Data capture by EuroPhenome

The EMPReSS database [10] incorporates both SOPs, measured data parameters, and metadata from the EMPReSSlim pipelines. In addition, EMPReSS stores the mammalian phenotype ontology annotations for the majority of parameters i.e. the expected phenotype that would be identified if the mutant is statistically different from the control. All of the data in EMPReSS has now been migrated to the newer international version of the database called IMPReSS, which holds all of the IMPC standardized phenotyping protocols. Further details on the implementation of the ARRIVE guidelines in EUMODIC and IMPC are described in Karp et.al.[2]. Data generated from EMPReSSlim by the four centres are stored in their local LIMS, backed by diverse database schemas running on different relational database management systems. The phenotyping data collected in each centre was guided by their own ethical review panels and licenses applicable to each countries regulation. The data is transferred to EuroPhenome in a common standardised format. To assist in data export and improve standardization and data consistency EuroPhenome provided a java library or data export. The informaticians at the centres use the library to represent the data to be exported as an object model. The library then performs the necessary validation against the European Mouse Phenotyping Resource for Standardized Screens (EMPReSS) database and the schema. If this is successful the data are output to XML, compressed and placed on a file transfer protocol (FTP) site. Each centre’s FTP site is regularly checked by the EuroPhenome data capture system and any new files are uploaded. The data is again verified against the schema and EMPReSS, and further checked for consistency against existing data within EuroPhenome. The results of the upload and validation are provided to the sites in the form of XML log files and a web interface, the EuroPhenome Tracker. If validation is successful the data is loaded into the EuroPhenome database. Data can be removed from the database by placing the files in the delete directory of the FTP site. The same process is employed to capture and validate the data prior to removal. The informatics architecture that supported EUMODIC has now been enhanced to support the larger IMPC project.

Statistical Analysis

Bayesian linear and logistic multilevel regression models were applied to each transformed quantitative or dichotomized categorical phenotype at each centre, with all baseline data at a centre being included in the analysis. Sex, strain, litter, day, and other experimental metadata (such as the equipment used and certain details of the procedure, such as how blood samples were handled) were included as covariates, and a penalized spline was incorporated to account for systematic changes in the baseline mean over time. Day and litter effects were modelled hierarchically with variance components to allow for phenotypic correlation amongst groups of animals. The posterior evidence for a non-zero mutant genotype effect was summarised and used as a test statistic, and significance thresholds chosen via a permutation-based approach to control the false discovery rate at 5% for each test at each centre (see Supplementary Note). R code to generate the results is available on request.

Phenotype Similarity

We use the PhenomeNET[3] system to compute the semantic similarity between phenotypes observed in EUMODIC, and phenotypes observed with alleles of the same genes in the MGI database. The data from the EUMODIC alleles was excluded from the MGI database for this analysis.

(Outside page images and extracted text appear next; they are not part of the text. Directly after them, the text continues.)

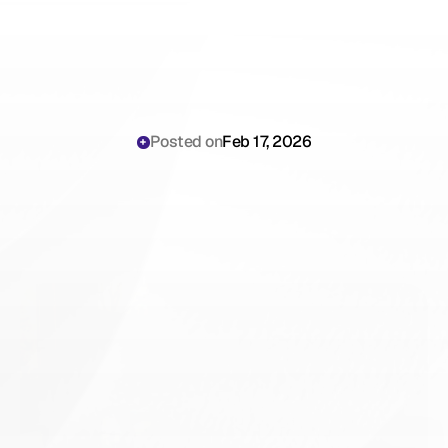
Posted on
Feb 17, 2026
Georgia
AI
Scribe
Legal
Compliance
&
Telemedicine
Rules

To compare sets of phenotypes (either associated with a disease, or observed in a mouse model) in PhenomeNET, we use the set-based simGIC semantic similarity measure. simGIC is a Jaccard-index weighted with information content, and comparing sets closed against the super-class relation. To compute the phenotypic similarity between the phenotypes observed in EUMODIC and phenotypes observed with alleles of the same genes in the MGI database we search MGI for the same unique gene identifier as in the EUMODIC dataset excluding all data integrated into MGI from EUMODIC. We tested the null hypothesis that phenotypic similarity between EUMODIC and MGI lines was independent of whether the lines relate to the same or different genes. To do this, for each EUMODIC gene we ranked all MGI genes according to their phenotypic similarity to that gene, thereby yielding a rank (between 1 and 9821, i.e. the number of MGI genes) for each EUMODIC-MGI gene pair. We then performed a Wilcoxon rank-sum test comparing the distribution of ranks for matching EUMODIC-MGI gene pairs against the distribution for non-matching gene pairs.

Analysis of genes with no prior annotations

A subset of the genes with significant phenotype annotations were identified as having no prior annotation if they had no corresponding alleles in the MGI dataset with curated phenotype from the literature. While performing this analysis, the data from this project and the WTSI project have been incorporated into MGI, so these gene-allele combinations now show phenotypic annotations from these projects but remain without annotations from literature. Two methods were implemented to study this set of ‘novel’ genes. The first analysis, identified orthologous human genes to the mouse genes in Ensembl v76[4]. Three datasets (GWAS-central[5], Orphanet, and OMIM) were then mined to search for human diseases associated to these genes[6]. All diseases with associations to these genes were extracted from Orphanet and OMIM. In order to limit our focus to robust statistical associations in GWAS-central, we extracted data on associations with p-values <10−5. In order to find phenotype correlations between our novel mouse phenotypes and human disease we adopted a phenotype-centric approach. For all the retrieved human datasets we mapped the phenotypic term to MESH terms using the NIH MeSH Browser[7]. In order to find equivalent mouse phenotypes we manually mapped the higher level MeSH term to the corresponding higher-level Mammalian Phenotype Ontology (MPO) term. Previous work has created hierarchical systems to integrate phenotype ontologies across species, but with this dataset we found this automated approach problematic to adopt a manual process. Secondly, in collaboration with experts in the domain and literature, three groups of phenotypic annotations were selected as representative of the three disease areas. The novel genes were placed on the appropriate sections of the Venn diagram depending on the results of the annotation pipeline with respect to these parameters. In total 94 genes were included in the Venn diagrams.

27 in total

Review 1. Measuring inconsistency in meta-analyses.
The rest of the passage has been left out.